Preconditioned Sharpness-Aware Minimization: Unifying Analysis and a Novel Learning Algorithm
Yilang Zhang, Bingcong Li, Georgios B. Giannakis
TL;DR
The paper tackles the generalization challenge in deep learning by refining sharpness-aware minimization (SAM) through a preconditioning lens. It introduces preSAM to unify SAM variants into constraint preconditioning (CP) and objective preconditioning (OP), with a convergent theory guiding design choices. Building on this, InfoSAM is proposed to counter adversarial model degradation caused by gradient noise by weighting gradient components according to estimated variance.

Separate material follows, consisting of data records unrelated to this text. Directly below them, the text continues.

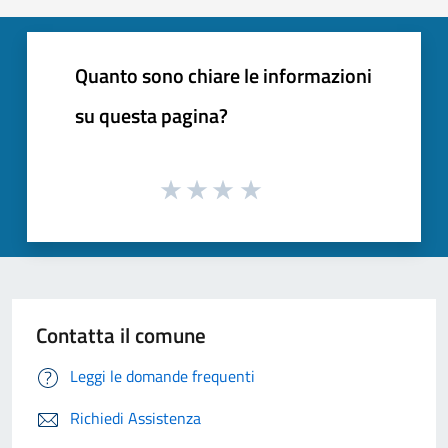
Quanto sono chiare le informazioni
su questa pagina?
Contatta il comune
Leggi le domande frequenti
Richiedi Assistenza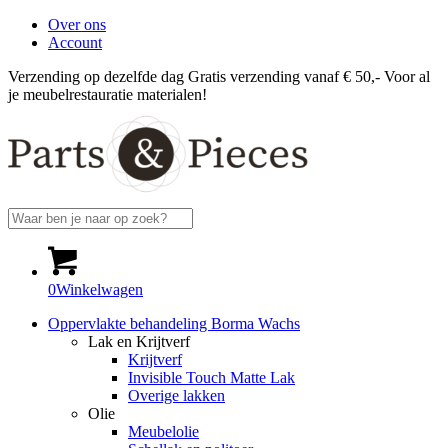
Over ons
Account
Verzending op dezelfde dag
Gratis verzending vanaf € 50,-
Voor al
je meubelrestauratie materialen!
0
Winkelwagen
Oppervlakte behandeling Borma Wachs
Lak en Krijtverf
Krijtverf
Invisible Touch Matte Lak
Overige lakken
Olie
Meubelolie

Extensive experiments on CIFAR-10/100 and ImageNet, including label-noise scenarios, show InfoSAM consistently improves generalization over SAM, ASAM, and SGD, validating the practical value of the preSAM and InfoSAM framework.
Abstract
Targeting solutions over `flat' regions of the loss landscape, sharpness-aware minimization (SAM) has emerged as a powerful tool to improve generalizability of deep neural network based learning. While several SAM variants have been developed to this end, a unifying approach that also guides principled algorithm design has been elusive. This contribution leverages preconditioning (pre) to unify SAM variants and provide not only unifying convergence analysis, but also valuable insights. Building upon preSAM, a novel algorithm termed infoSAM is introduced to address the so-called adversarial model degradation issue in SAM by adjusting gradients depending on noise estimates. Extensive numerical tests demonstrate the superiority of infoSAM across various benchmarks.